# BRIEF:
Output exactly the lines from the one with "Eiendomsmegler Molde" to the close of the records below, first and last included.

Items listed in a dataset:
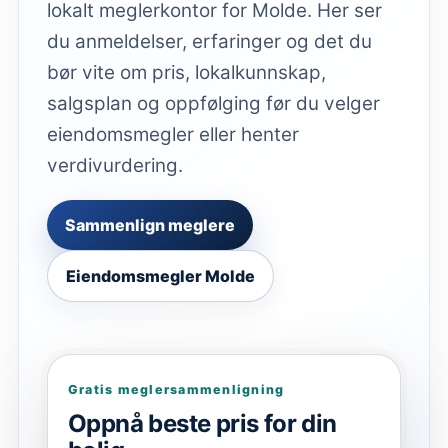
lokalt meglerkontor for Molde. Her ser
du anmeldelser, erfaringer og det du
bør vite om pris, lokalkunnskap,
salgsplan og oppfølging før du velger
eiendomsmegler eller henter
verdivurdering.
Sammenlign meglere
Eiendomsmegler Molde
Gratis meglersammenligning
Oppnå beste pris for din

# TASK RESPONSE:
Eiendomsmegler Molde
Gratis meglersammenligning
Oppnå beste pris for din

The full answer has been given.